Monday, January 25, 2016
PASS THE MAYONNAISE PLEASE
We like to publish silly quotes from high-flying folks whenever we see them. Here's one related to U.S. banks cutting their relationships with Mexican banks owing to increased regulatory rules.
In 2014 Mexico received nearly $25 billion in U.S. dollars from people living in the U.S. At risk here, according to reports, is cross-border transactions that give Mexican banks access to the U.S. financial systems. More and more banks it seems are leaving emerging markets because of this increased scrutiny coupled with possible regulatory imposed fines.
The major concern given: a usual suspect regulators and bankers love to roll out--money laundering. For those with a long memory, U.S. regulators in the 1970s imposed reporting standards on banks for any transaction of $10,000 or more. Though 10 grand today is hardly the big wallop 10Gs was then, the restriction remains, playing much havoc with small business owners and just ordinary citizens in America.

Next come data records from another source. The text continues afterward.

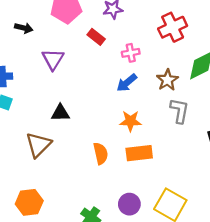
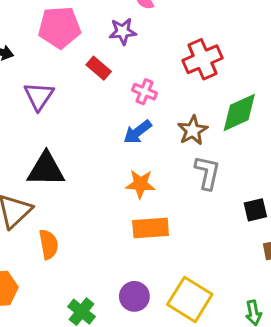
pink cross: (131, 53) -> (144, 92), turned 30
black triangle: (60, 113) -> (46, 169), size x1.5
orange semicircle: (101, 153) -> (49, 244), moved

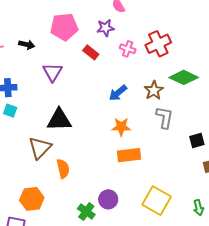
pink cross: (144, 92) -> (128, 49), moved
green diamond: (239, 112) -> (184, 77), turned 52
purple circle: (134, 296) -> (108, 199), moved

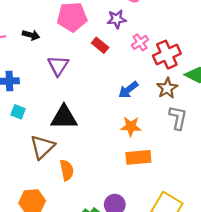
red cross: (158, 44) -> (167, 55), moved
pink cross: (128, 49) -> (140, 42), turned 35
cyan square: (10, 111) -> (18, 112), moved

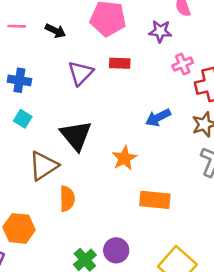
red rectangle: (100, 45) -> (120, 63), moved, turned -49
black triangle: (64, 117) -> (76, 135), turned 40
orange star: (131, 127) -> (124, 158), moved, turned 30

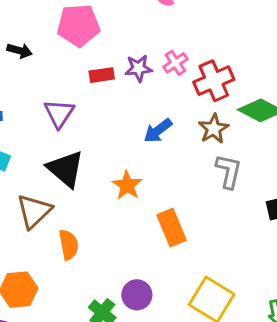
purple star: (160, 31) -> (139, 68), moved
purple triangle: (81, 73) -> (59, 113), moved
orange rectangle: (155, 200) -> (172, 228), turned 72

Has it stopped the laundering? How many actual launderers has it caught? Anyone laundering only $10, 000 today, he or she is small peanuts with a capital S and a capital P. How much suspicion and inconvenience has it aroused? Money laundering has become the surrogate for apple pie, motherhood and the American staff.
Back to the quote. It's pretty difficult to find a bigger hitter in the financial industry than Jamie Dimon, CEO at J.P. Morgan. Dimon in his time has been around many banking rodeos going all the way the back to his days with Sandy Weill at American Express and after that at Citigroup.
"We do move $6 trillion a day and I am terrified if $100 goes to the wrong place."
Not so long ago it was all about the North American Free Trade Agreement and those wonderful opportunities free trade offered. That included the banking world. With all due respect we think Mr. Dimon gets terrified pretty easily.
Either that or Mr. Dimon likes his mayonnaise spread pretty thick.